- **WORK INSTRUCTIONS**
After finding the line that contains "Zusammenfassung: Äste drohen zu fallen", give again that line and each one following it, exactly, until the records end.
++++++++
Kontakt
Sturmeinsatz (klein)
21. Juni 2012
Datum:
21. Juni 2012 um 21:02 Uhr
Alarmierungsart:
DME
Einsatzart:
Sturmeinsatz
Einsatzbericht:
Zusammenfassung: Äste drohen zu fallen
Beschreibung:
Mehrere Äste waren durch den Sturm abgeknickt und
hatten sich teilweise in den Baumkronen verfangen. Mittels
++++++++
- **SOLUTION**
Zusammenfassung: Äste drohen zu fallen
Beschreibung:
Mehrere Äste waren durch den Sturm abgeknickt und
hatten sich teilweise in den Baumkronen verfangen. Mittels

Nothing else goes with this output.